Spots are filling up, so act now and you can still get a great power!

(I feel like a used car salesman.)
 
Raising this thread from the dead, as it still could be very useful - after all, NESers are still getting all sorts of NES ideas, but are posting them wherever convenient instead of posting them here, like I will do now.

The immediate reason for this necromancy is that I recall Symphony speaking about a modern day fresh start somewhere (but I can't find where - see, that's why we need to organize this brainstorming better!). That got me thinking. An interesting "MDFS" scenario I have had in mind would be a one with all central authority destroyed somehow (I have no idea as to how, to be honest), and greater national identity mysteriously disappearing (again, no real idea as to why). The point of this would be to have world-wide ethnic warfare. Soon after things break down, the first "states" begin to reemerge along the ethnic or quasiethnic (and/or geographic) lines. That way, all sorts of peculiar states could be created - for instance, Israelite could create a Chicago-centered Ashkenazic empire, a great Tartar state might rise on the Volga, the "Assyrians" (Assyrian Christians, ofcourse) will be able to take over northern Mesopotamia... Above all, however, it will be fairly random especially early on, as lots of tiny factions will struggle for local supremacy. Just about anyone will have a chance for greatness in the chaos, and another great thing about the setting is that the cliche ancient fresh start nations and the usual modern ones will probably be far outnumbered by somewhat more original ones. And ofcourse this will combine many, though not all, the appeals of the Fresh Start (first and foremost, nation-building and complete nonlinearity) and the Modern Day (modern weapons :p ) NES types. Yes, this is a VERY raw idea, but perhaps it could be developed into something.

Any suggestions?
 
My immediate thought when proposing that, actually was simply a nuclear war to wipe the slate clean. Gives you a lot of control, really; you can, through the vagaries of that, specifically eliminate or mold precisely what is destroyed and what is left. You can kill a whole lot of people and "reboot" or you can kill perhaps just enough that governments collapse into anarchy, and when civilization reorganizes there is all this handy pre-war technology laying around in these forgotten military bases.

Combined with an absolute minimum of three potential accidental nuclear wars and a handful of situations that went to the brink of nuclear war, you can also peg the technology level wherever you want when you start the calamity within about every 10 year period, or just manufacture an incident. The backstory isn't supremely crucial (in fact, it might be better just to conceal it outright; players can discover it as they go) as it would take 50 - 100 years for society to begin seriously reorganizing and recovering and by then most records will be destroyed and the survivors dead. This is, not surprisingly, aptly named the "Nuclear Option."

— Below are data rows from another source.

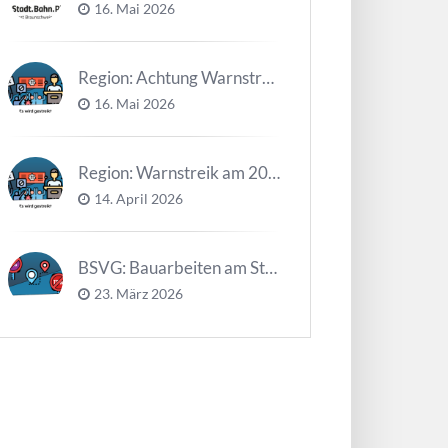
16. Mai 2026
Region: Achtung Warnstreiks in der Kalenderwoche 21
16. Mai 2026
Region: Warnstreik am 20. und 21.04.2026 *Update*
14. April 2026
BSVG: Bauarbeiten am Steinweg – Buslinien halten verändert
23. März 2026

The other good option I think is the Jason-style "Evolution Option" where you let players create their nations and then run them through sequential BTs up to a modern time, destroying and creating at a whim to make a sort of imitation of history (which is generally brutal).

I have already been considering the second, though as time has gone on I've been debating putting it back in queue in order to explore the first (which would be much simpler to organize). I should probably make a poll, but I may as well ask: who'd be interested in that? (I know Cleric, and probably other people who played Gelion's Fallout NES)
 
Personelly I think the best modern age fresh start would be aliens teleporting small groups (or cities) onto a uninhabited "petri dish" planet. Why? dosen't matter :).

Doing jason's idea might be nice, but some sort of model rather than just mod's whim (or at least tell the great unwashed its all done by computers to prevent revolts :mischief: ).
 
Hell yea....I like both ideas.
 
Raising this thread from the dead, as it still could be very useful - after all, NESers are still getting all sorts of NES ideas, but are posting them wherever convenient instead of posting them here, like I will do now.
Woops. Maybe I should have posted before starting two threads on a NES that's going to start later in a third thread, if it isn't a fourth. :p
I think the Notice Board doesn't see enough use.
 
I rather dislike the nuclear option due to the nuclear winter and so forth... Though wiping the slate clean - one way or another - does have its appeal, I maintain that the ethnic chaos option has potential as well. Incidentally, I'd like to remind you that actual fresh starts don't really start with a clean slate neither. ;)
 
das said:
Incidentally, I'd like to remind you that actual fresh starts don't really start with a clean slate neither.
They do close enough. Presumably one is willing the nations out of uncivilized chaos. Doing that post-nuclear is no different, really.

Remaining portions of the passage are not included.